The state justifies the mass hunt by claiming that bison pose a risk of infecting cattle with a disease called brucellosis. The cattle industry’s hold on bison management in Montana is evident by the fact that the state has transferred that authority from Fish, Wildlife and Parks to its Department of Livestock.

Brucellosis can cause abortion and sterility. However, the chance of cattle catching the disease from wild bison is almost zero, for several reasons:

  • There are no cattle on public land just north of the park from mid-October to mid-June.
  • In order for bison to infect cattle, the cattle would have to come into contact with infected birth tissues. Because bison consume the afterbirth of their own offspring and rarely abort, even pregnant cows pose very little risk. Bulls and nonpregnant cows pose no risk.
  • Brucellosis bacteria do not survive long in warm weather or direct exposure to sunlight, and the activity of predators/scavengers all but guarantee that fetuses or infected birthing material will not persist in the environment beyond mid-May.

There has never been a documented transmission of brucellosis from wild bison to livestock. Cattle in Montana counties north and northwest of Yellowstone must be vaccinated against the disease. In Grand Teton National Park, where vaccinated cattle and brucellosis-exposed buffalo have been commingling for decades, no transmission has occurred.

Jackson Doyel, a wildlife biologist with the Buffalo Field Campaign, an organization that seeks to protect Yellowstone’s bison, notes that even if Yellowstone’s buffalo were allowed to expand their permanent range outside the park and somehow infected grazing cattle, that wouldn’t be a crisis. Elk also carry brucellosis (as do other wild animals) and have given it to cattle.
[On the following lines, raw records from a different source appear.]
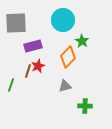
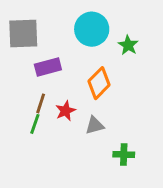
green star: (82, 41) -> (128, 45), moved
red star: (38, 66) -> (65, 111), moved
green line: (11, 85) -> (35, 124), moved

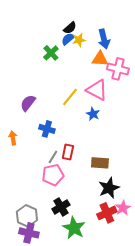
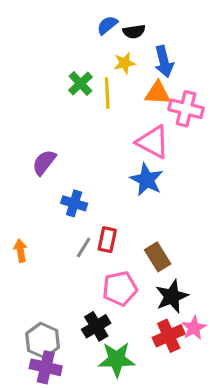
black semicircle: (70, 28) -> (134, 32), moved, turned 32
blue semicircle: (68, 39) -> (107, 25), moved
yellow line: (70, 97) -> (107, 93), moved, turned -42
blue star: (93, 114) -> (147, 180), size x1.5
orange arrow: (13, 138) -> (20, 251), moved
brown rectangle: (100, 163) -> (158, 257), turned 54
pink pentagon: (53, 175) -> (120, 288), moved
green star: (74, 228) -> (117, 359), turned -30

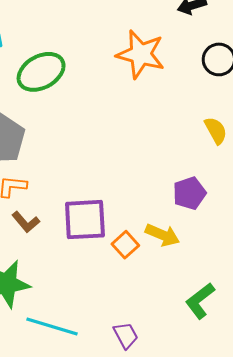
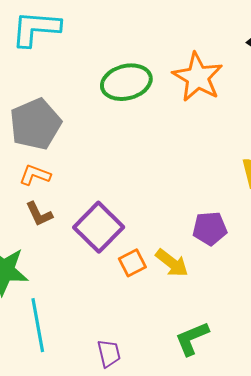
green ellipse: (41, 72) -> (126, 82), moved
purple square: (85, 220) -> (99, 227), turned 33
cyan line: (52, 327) -> (38, 325), turned 48

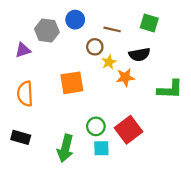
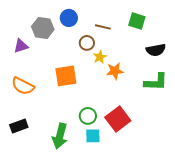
black semicircle: (139, 54) -> (156, 50), moved
orange semicircle: (25, 94) -> (23, 86), turned -60
black rectangle: (21, 137) -> (19, 126), turned -36

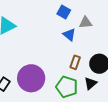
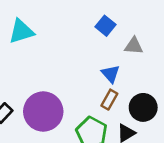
blue triangle: (69, 35) -> (111, 74), moved

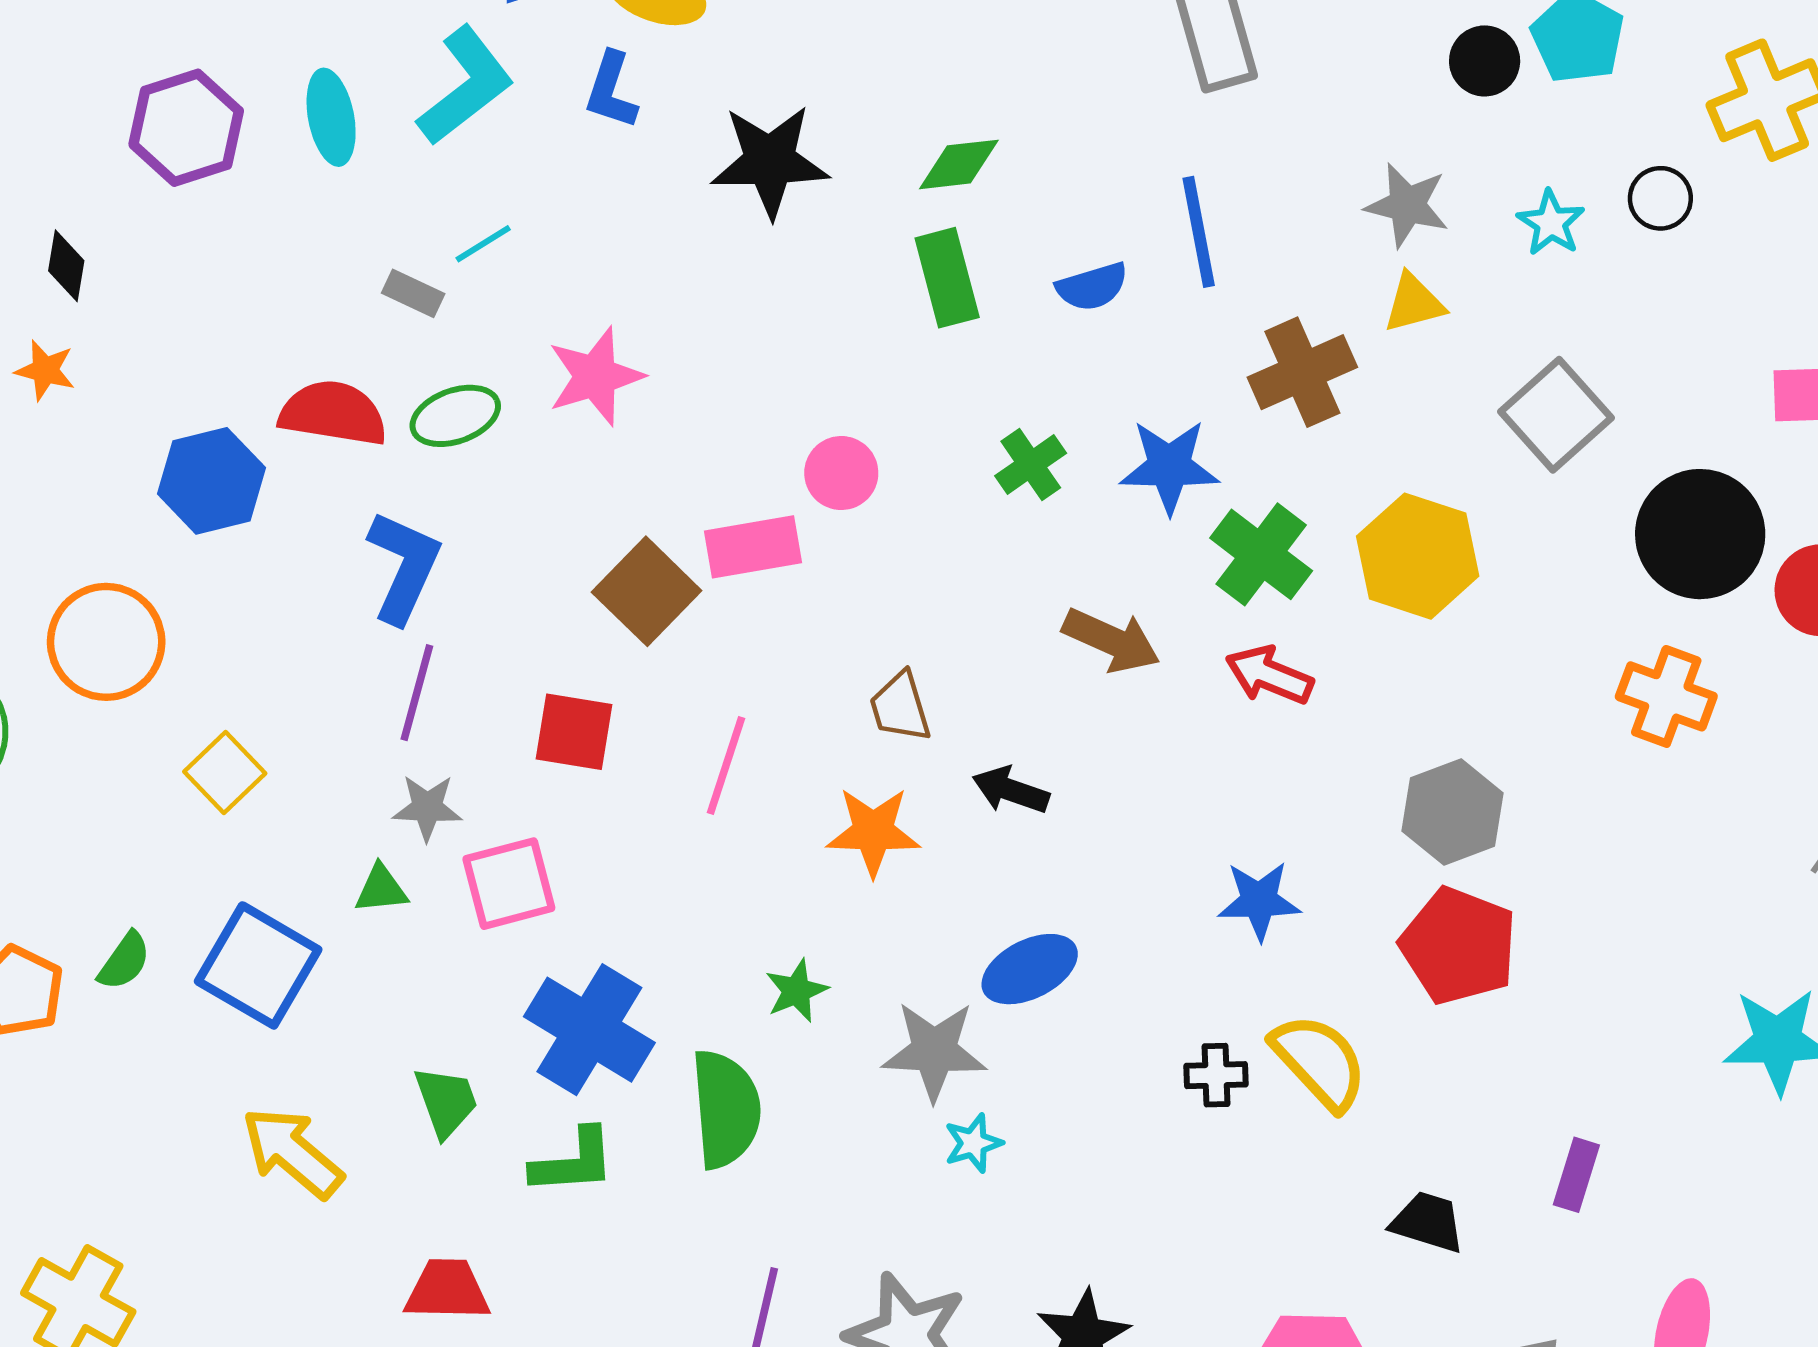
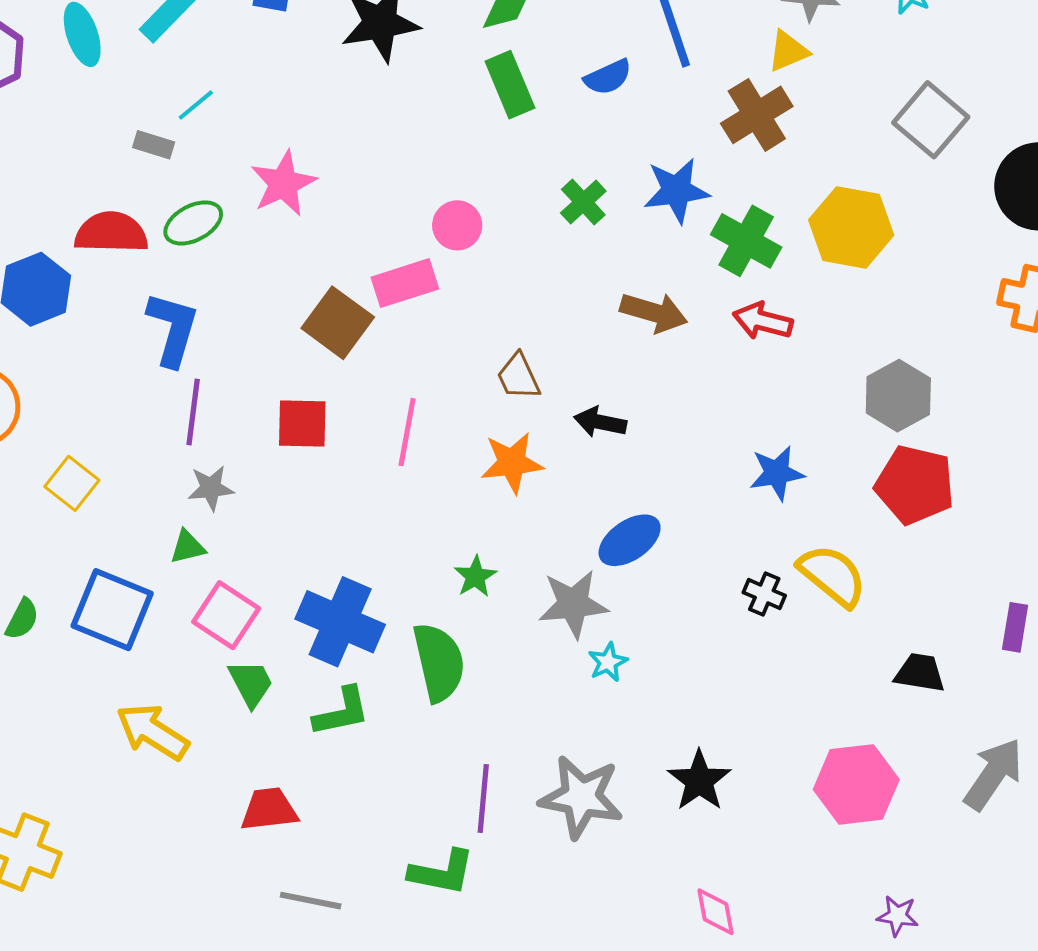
yellow triangle: (1414, 303) -> (788, 51), moved
pink square: (509, 884) -> (226, 615), moved, turned -34
black cross: (1216, 1075) -> (764, 594), turned 33

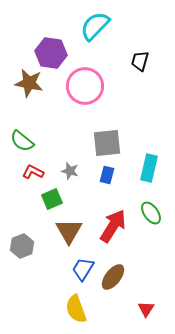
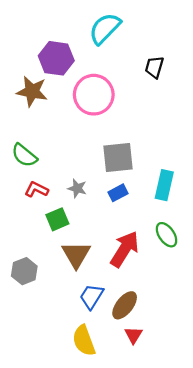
blue rectangle: (107, 175) -> (118, 193), turned 48
red triangle: (146, 309) -> (133, 335), moved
Despite those infections, Montana has maintained its brucellosis-free status with the U.S. Department of Agriculture, and the elk are still allowed freedom of movement. (That

status with the USDA allows ranchers to ship cattle outside the state without testing for the disease, which would cost them money.) “It is clear cattle ranchers are not as concerned with brucellosis as they act, because otherwise elk would be treated similarly to the bison, but they are not,” Doyel said.

So if brucellosis isn’t a real threat, what explains the state of Montana’s determination to kill bison? Some opponents of the hunt claim that ranchers’ real concern is to avoid competition from bison for forage on public lands if the Yellowstone population increases enough to establish a year-round herd outside the park.
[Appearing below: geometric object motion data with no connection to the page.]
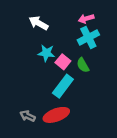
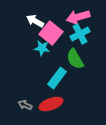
pink arrow: (86, 19) -> (78, 17), size x1.6
pink square: (63, 62) -> (51, 33), moved, size x1.6
green semicircle: (83, 65) -> (75, 59), size x1.5

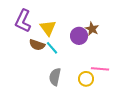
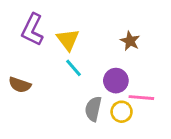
purple circle: (79, 36) -> (116, 81), moved
brown semicircle: (37, 45) -> (20, 85), moved
gray semicircle: (55, 77) -> (93, 109), moved

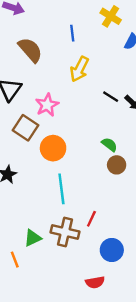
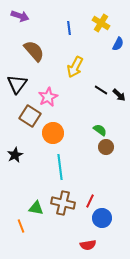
blue line: (72, 33) -> (69, 28), moved
red line: (91, 219) -> (90, 201), moved
green triangle: (33, 238) -> (36, 208), turned 35

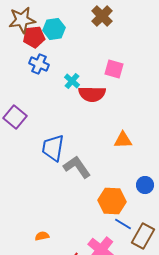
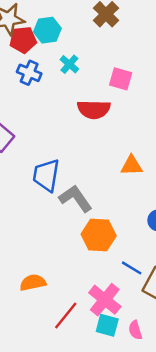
cyan cross: (72, 81) -> (69, 64), moved
orange hexagon: (112, 201) -> (99, 235), moved
orange semicircle: (42, 236) -> (33, 283), size x1.5

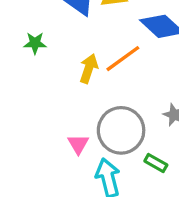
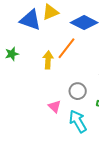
gray circle: (121, 130) -> (78, 91), size x0.6

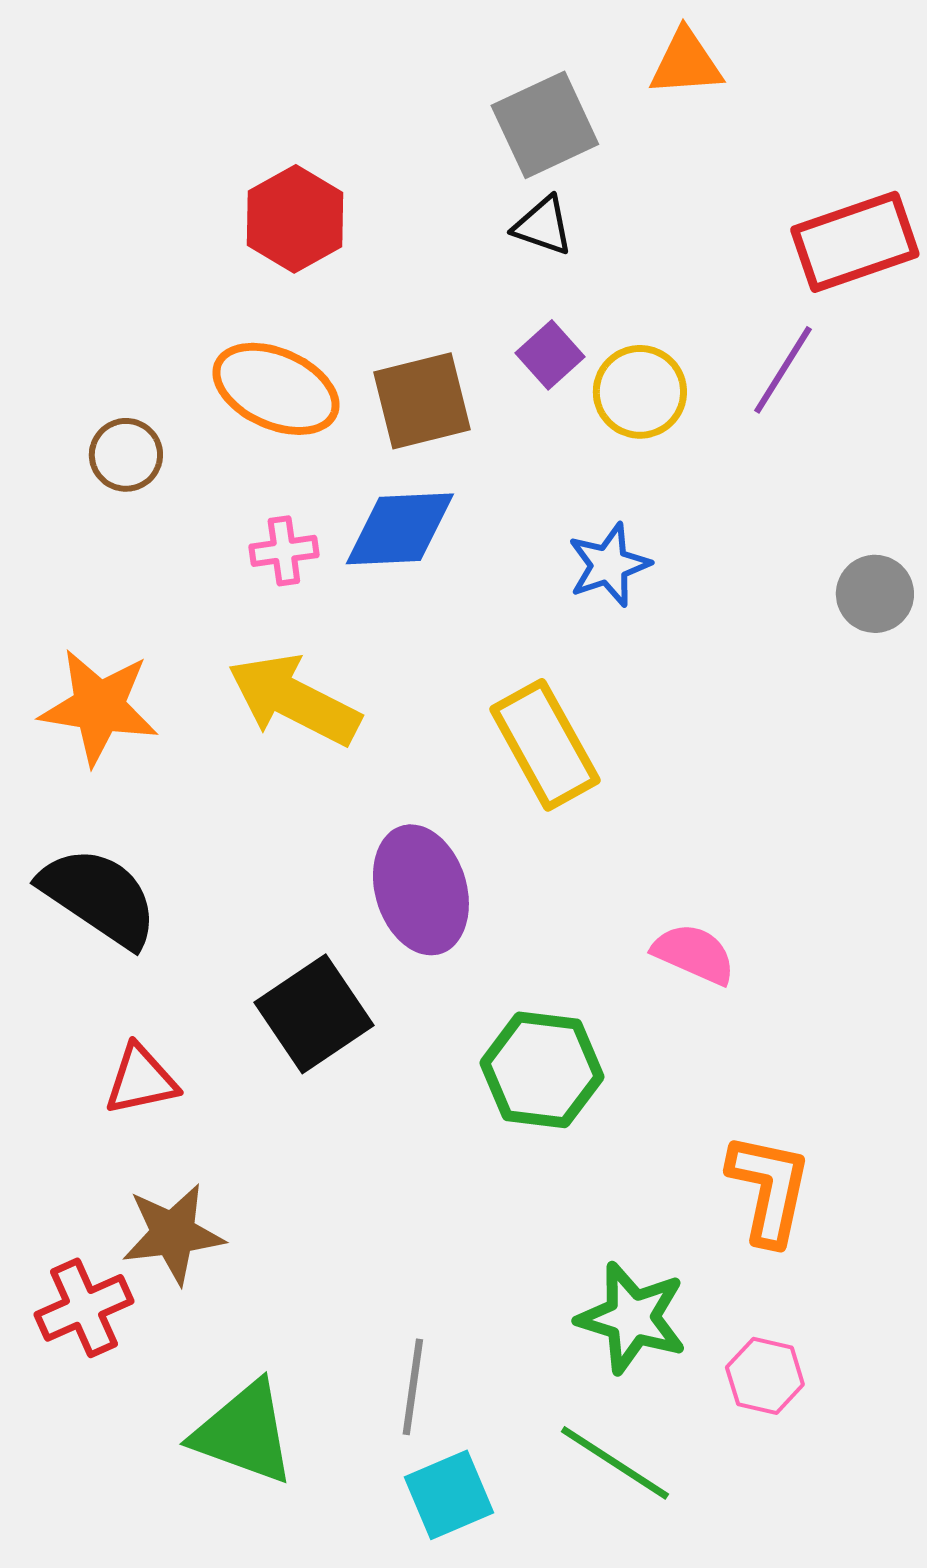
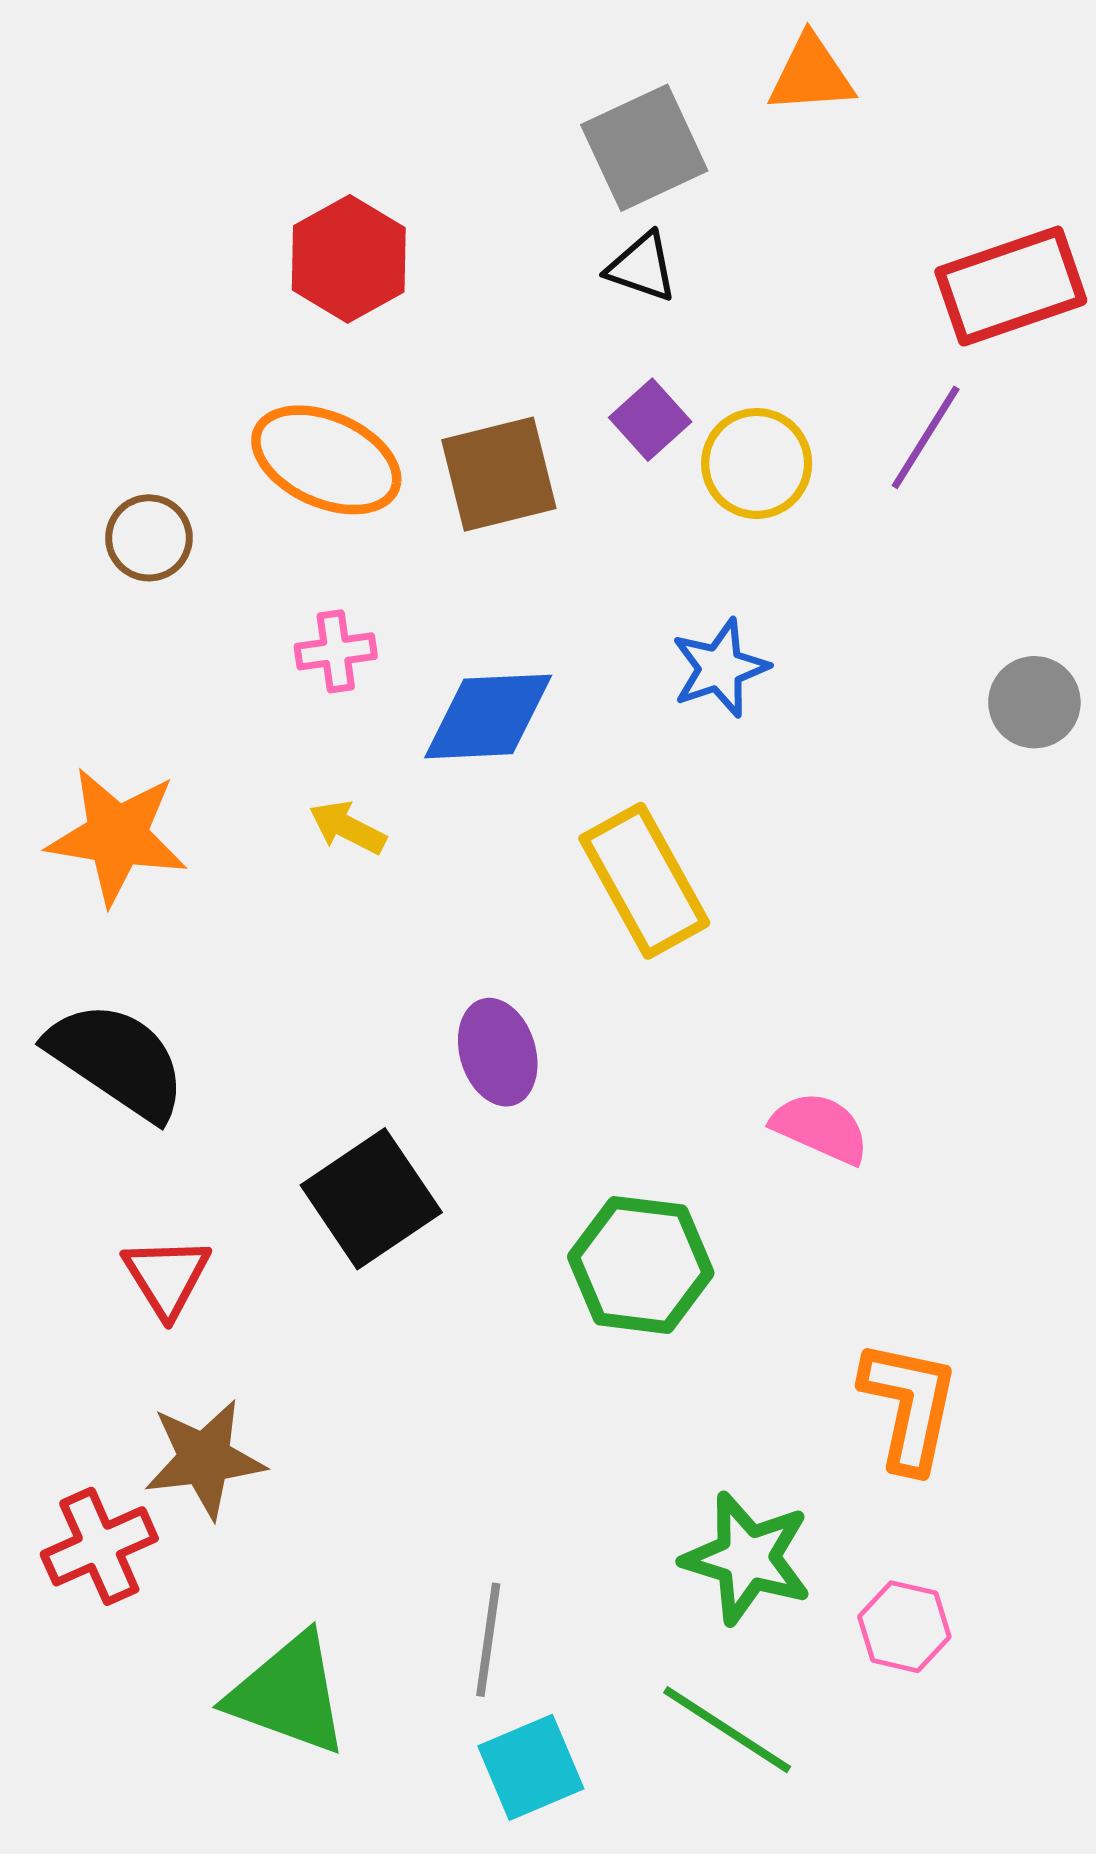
blue diamond: (400, 529) -> (488, 716), moved
yellow arrow: (294, 700) -> (348, 828), size x0.5
purple ellipse: (421, 890) -> (498, 1052), size x0.7
red triangle: (141, 1080) -> (167, 1277), turned -50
The Montana Department of Livestock’s grip on buffalo management outside the park could be loosened by listing Yellowstone’s bison under the Endangered Species Act. In 2014, the Buffalo Field Campaign and Hailey-based Western Watersheds Project petitioned the U.S. Fish and Wildlife Service to do that. After the agency twice found listing to be unwarranted, a lawsuit resulted in a court order to re-evaluate its findings. It now acknowledges that the petitioners have provided a credible claim that “management actions taken under the Interagency Bison Management Plan may curtail the species' available winter habitat through culling, hunting, hazing, and quarantine.”

If Yellowstone buffalo are listed, hunting would be prohibited until the U.S. Fish and Wildlife Service deems conditions to have improved to the point that the bison are no longer at risk of extinction.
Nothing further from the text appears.